Since the issue covers everything, the only reasonable (if entirely imperfect) response is to be widely diversified.
It also helps to have little or no debt as well as having income from multiple sources. That, of course, is easy to say, but lots harder to do.
Q: I am a public-school teacher. I will be retiring at age 66 in three years with 30 years of service. I earn $61,000 a year. In retirement I will have both Social Security and Teacher Retirement.
My husband has a civil-service pension of $1,700 a month and will also get $400 a month when he retires from his current job in three years. I am in good health and expect to live a long time.
I recently inherited $400,000 from my mother.
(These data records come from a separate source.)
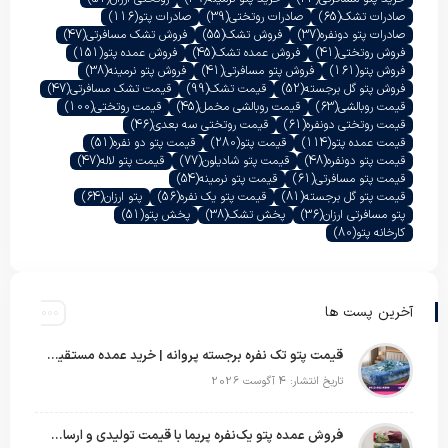
صادرات تشک
(65)
صادرات روتختی
(39)
صادرات پتو
(116)
صادرات پتو دونفره
(37)
فروش تشک
(55)
فروش تشک مسافرتی
(47)
فروش روتختی
(41)
فروش عمده تشک
(45)
فروش عمده پتو
(151)
فروش پتو
(161)
فروش پتو مسافرتی
(41)
فروش پتو نرمینه
(38)
فروش پتو گل برجسته
(52)
قیمت تشک
(99)
قیمت تشک مسافرتی
(47)
قیمت روبالشی
(63)
قیمت روبالشی مخمل
(45)
قیمت روتختی
(100)
قیمت روتختی دونفره
(61)
قیمت روتختی سه بعدی
(46)
قیمت عمده پتو
(114)
قیمت پتو
(280)
قیمت پتو دو نفره
(51)
قیمت پتو دونفره
(48)
قیمت پتو شادیلون
(77)
قیمت پتو لاله
(47)
قیمت پتو مسافرتی
(61)
قیمت پتو نرمینه
(54)
قیمت پتو گل برجسته
(81)
قیمت پتو یک نفره
(56)
پتو ارزان
(64)
پتو مسافرتی ارزان
(36)
پخش تشک
(38)
پخش پتو
(51)
کارخانه پتو
(80)
آخرین پست ها
قیمت پتو تک نفره برجسته پروانه | خرید عمده مستقیم با بهترین قیمت بازار
تاریخ انتشار: 4 آگوست 2026
فروش عمده پتو یک‌نفره پریما با قیمت تولیدی و ارسال به سراسر کشور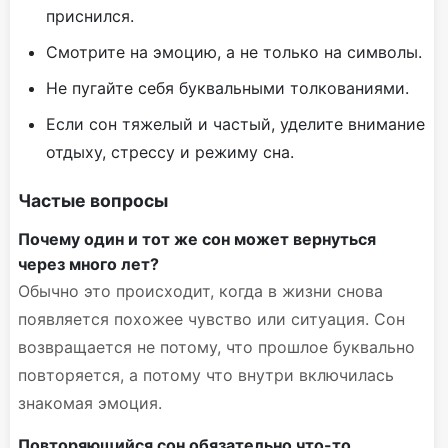
приснился.
Смотрите на эмоцию, а не только на символы.
Не пугайте себя буквальными толкованиями.
Если сон тяжелый и частый, уделите внимание
отдыху, стрессу и режиму сна.
Частые вопросы
Почему один и тот же сон может вернуться
через много лет?
Обычно это происходит, когда в жизни снова
появляется похожее чувство или ситуация. Сон
возвращается не потому, что прошлое буквально
повторяется, а потому что внутри включилась
знакомая эмоция.
Повторяющийся сон обязательно что-то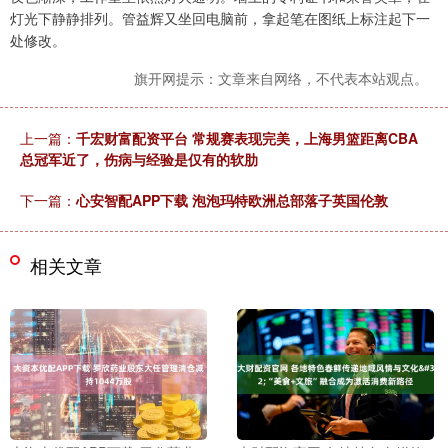
灯光下静静排列。管益辉又坐回电脑前，拿起笔在图纸上标注起下一
处修改。
旗开网提示：文章来自网络，不代表本站观点。
上一篇：
千宏财富配资平台 常规赛表现完美，上海男篮距离CBA
总冠军近了，伤病与经验是仅有的软肋
下一篇：
心安智配APP下载 泡泡玛特欧洲总部落子英国伦敦
相关文章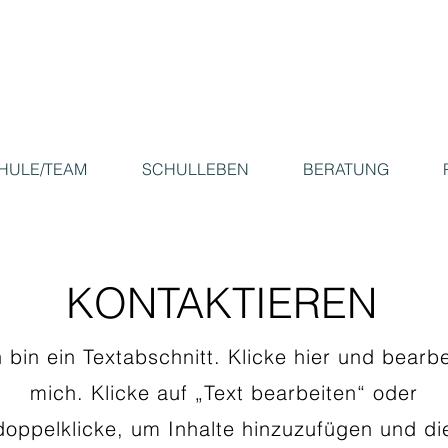
HULE/TEAM
SCHULLEBEN
BERATUNG
KONTAKTIEREN
h bin ein Textabschnitt. Klicke hier und bearbe
mich. Klicke auf „Text bearbeiten“ oder
doppelklicke, um Inhalte hinzuzufügen und di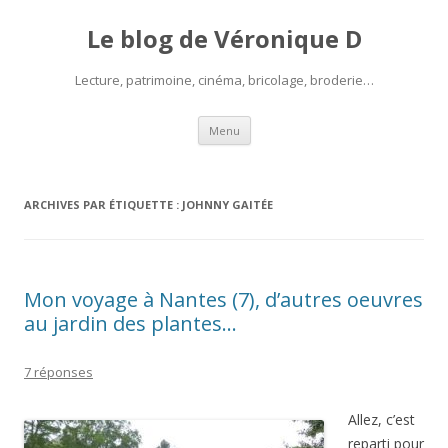
Le blog de Véronique D
Lecture, patrimoine, cinéma, bricolage, broderie…
Aller
Menu
au
contenu
ARCHIVES PAR ÉTIQUETTE :
JOHNNY GAITÉE
Mon voyage à Nantes (7), d’autres oeuvres
au jardin des plantes…
7 réponses
Allez, c’est
reparti pour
I have no children, so I can use up the $400,000 before I die, or leave what’s left to my husband if he outlives me. I am in a quandary deciding what to do with the money.
We have had a broker in the past and have discussed the $400,000 with him. He offered two choices:
• Put it with a major investment-management firm. My broker says they are very adept at managing customer accounts and charge 1.25 percent a year. My broker will charge an additional 0.75 percent fee per year, making a total 2 percent a year.
• Invest in mutual funds with my broker instead. He charges 0.75 percent a year, but says my front-end load charge will be $7,500.
Which choice would you recommend?
A: Your broker has provided you with what he must — two ways of investing through his fat-clogged distribution system.
With total costs of 2 percent a year, it will cost as much, or more, to manage your money than it will earn in dividends and interest.
In other words, every dime of actual earnings will go to the broker and his firm. What you will get is the risk. Somehow that doesn’t seem fair since it is your money.
So allow me to suggest a third alternative that will give you some income to compensate you for the risk you’ll be taking.
Put that $400,000 in a low-cost index-fund solution such as Vanguard Balanced Index Admiral shares, ticker VBIAX. This fund is rated five stars by Morningstar, has no commission cost to purchase and has an annual expense ratio of 0.10 percent.
This traditional balanced fund beat at least 75 percent of its more-expensive managed competition over the last three-, five-, 10- and 15-year periods.
It also has a current yield of about 2.15 percent, so you’ll actually have some income from your investment instead of paying it all to the managers.
The Balanced Index fund is typical of moderate-risk funds. It invests 60 percent in domestic equities and 40 percent in domestic fixed income.
Is that too much risk for you? No. Here’s why: Between Social Security benefits and pension benefits that you and your husband have, a substantial part of your living expenses is covered.
If you have an issue, it is longevity, and that argues for owning more in stocks and less in bonds.